In Spain, we found a lower rate of SDC compared to Denmark and Norway. Previous data on cancer incidence suggest that the background incidence rate is inferior in Spain compared to Denmark and Norway [29], which could partially explain this difference. In addition, the different IC rates, both ICrate and ICpos were lower in Spain than in Denmark and Norway. Despite the overall sensitivity (Sens-1) in Spain being similar to or even higher than in Denmark, the sensitivity of the recall assessment (Sens-2) was not as high in Spain, partially due to the aforementioned lower detection rate (Table 4). Also, the inferior Sens-2 could be explained by the fact that in Spain some women may leave the screening path after a recall for further assessments and continue follow-up in private clinics. This would inevitably lead to some cancers being diagnosed outside the screening programme, and thereby as IC’s, even though its diagnosis is a direct consequence of a screening recall.

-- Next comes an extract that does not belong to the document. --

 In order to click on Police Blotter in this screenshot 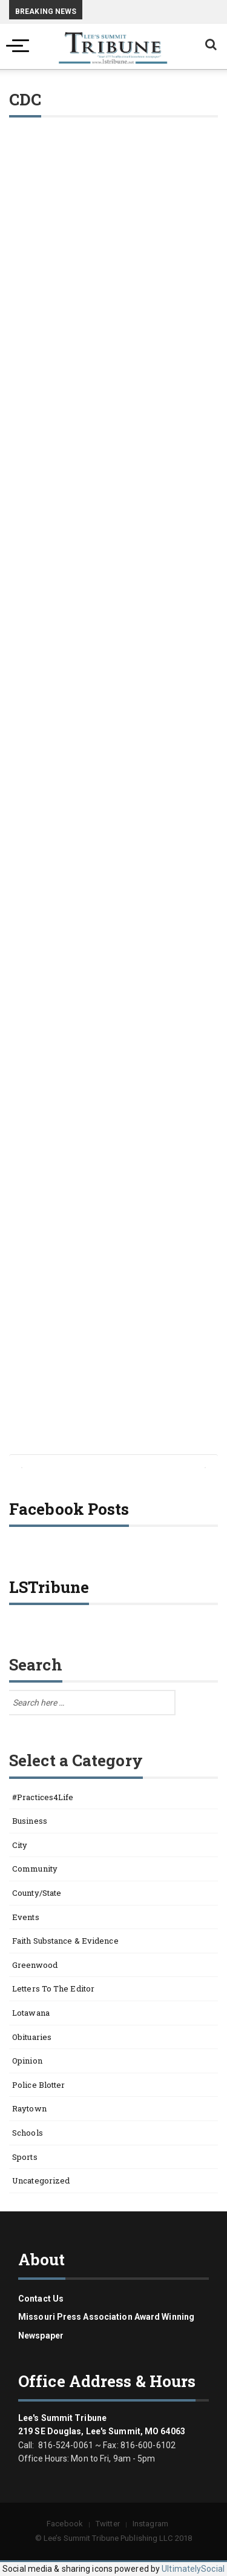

In all three countries, the Sens-2 is low if no biopsies were performed during the diagnostic follow-up given the fact that the total number of cancers diagnosed in these groups are few. The widespread use of assessment only including additional imaging in Spain will inevitably affect the proportion of IC’s and excluding these pathways, led to almost similar Sens-2 in the three countries (Table 4). Also, it should be mentioned that in Spain most screening centres are managed and located within a clinical setting, which may result in the more frequent use of additional imaging procedures. This finding could indicate a potential overuse of non-invasive procedures in their assessment path.

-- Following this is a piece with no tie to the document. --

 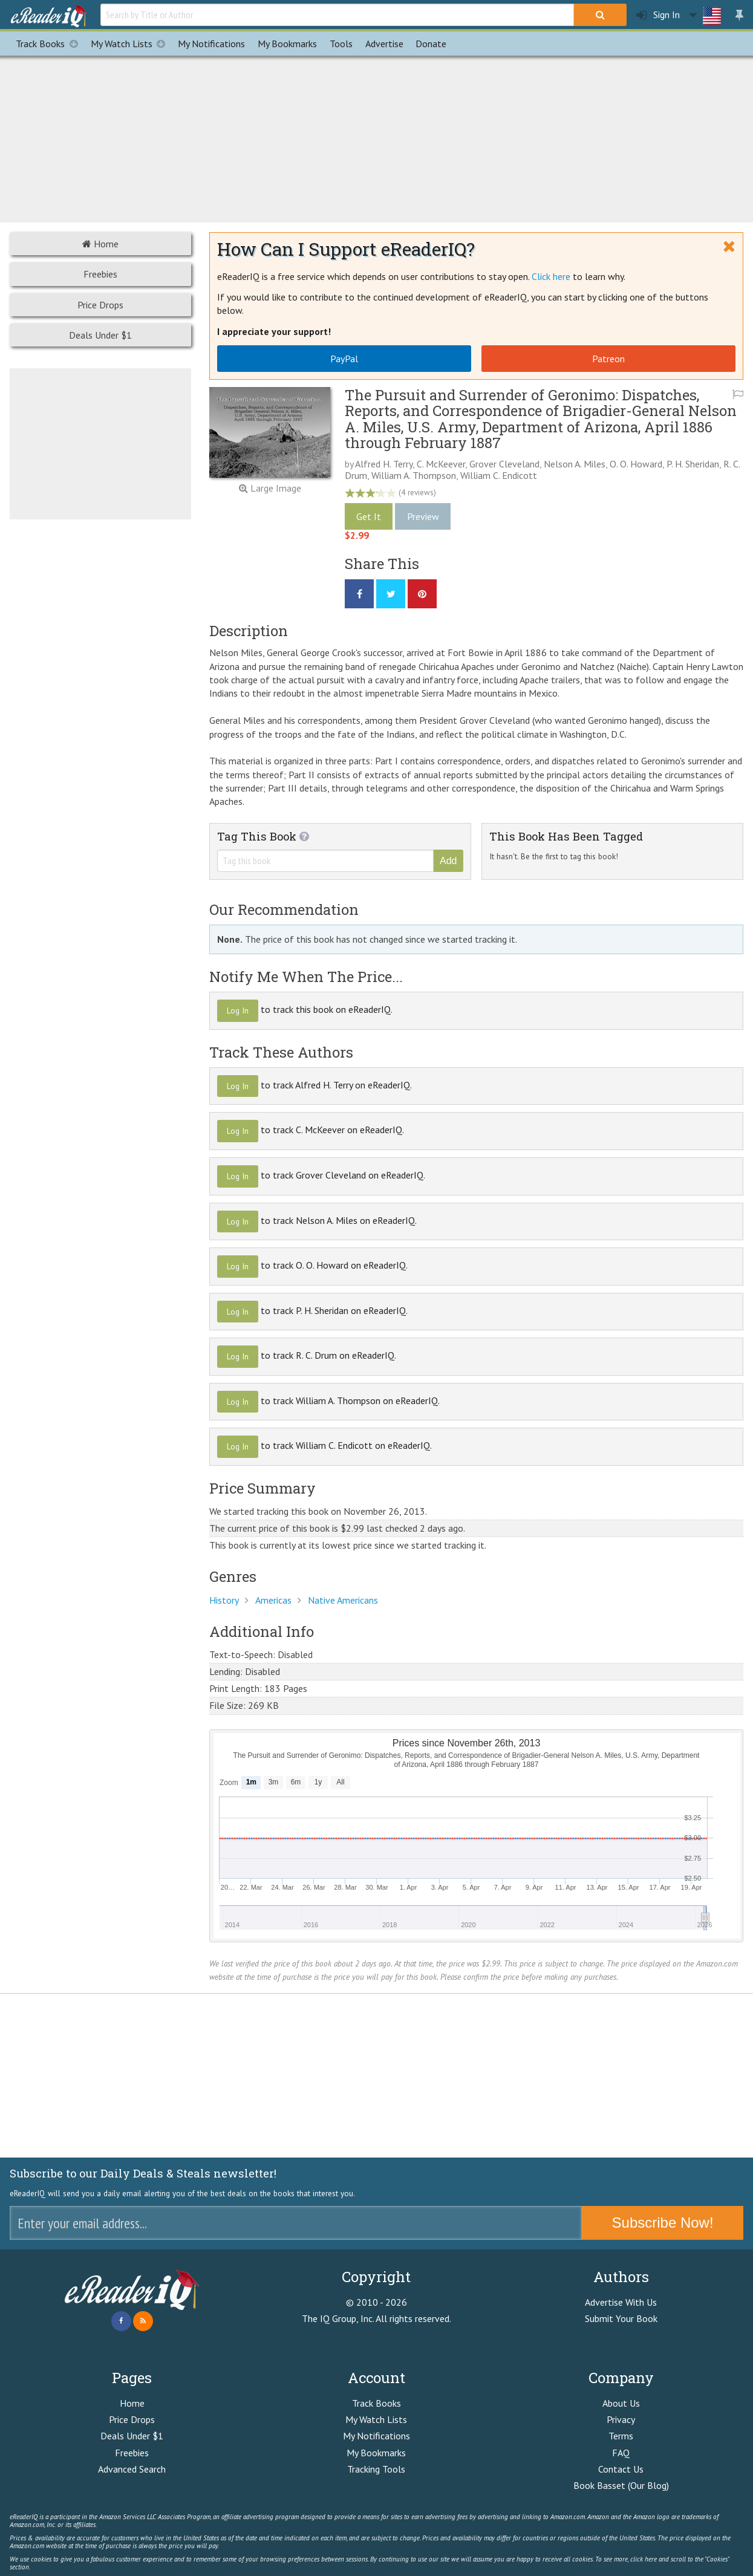 I want to click on Tools, so click(x=341, y=43).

Cancers that occurred after false-positive screening results may be fast-developing cancers or missed cancers at the diagnostic follow-up. Thus, the missed cancers would be the ones susceptible to improved diagnostic assessment. However, we do not know the proportion of missed cancers among the cancers that occurred as interval cancers in this population of women with false-positive screening results. Highly inconsistent estimations of missed cancers in other studies of 25–75% make it difficult to decide the number of women potentially susceptible to improved recall assessment [30, 31].

Strengths and limitations

This study builds upon high-quality register data in all three countries. To be able to compare results between the countries, careful considerations and attempts to align the inclusion and exclusion criteria have been made. However, we did have some limitations as data availability and definitions differed between the countries. Firstly, we used data from 2016 to 2019 from Denmark and Norway, while the most recent available data from the Spanish population were from 2012 to 2015. This might include some differences in screening methods, referral rates, and diagnostic work-up strategies. Fine needle biopsies were used to a much larger extent in the diagnostic follow-up previously. Secondly, register data from private providers might be less complete. In Denmark and Norway, private providers are rarely used as part of recall assessment after the positive screening, and thus, the problem with missing elements is considered extremely low. In contrast, the high proportion of lost to follow-up in the Spanish population could partly be explained by diagnostic work-up using private insurance which is not always reported to the register. Finally, defining interval cancers based on time to diagnosis in the Danish and Norwegian populations may cause some minor misclassification, since SDC’s detected > 6 months after screening can be falsely categorized as IC’s. However, almost all women have their first follow-up assessment within 3 months, wherefore only very few would have their final diagnosis delayed beyond 6 months.

Conclusion

This retrospective comparison of diagnostic follow-up performed in three European countries with population-based mammography screening programmes showed large variation in the recall assessment procedures used. Furthermore, positive predictive values, cancer detection rates, and sensitivity differed between the countries and the reasons for that should be studied further. It cannot be ruled out that different recall rates and follow-up strategies affect these performance measures.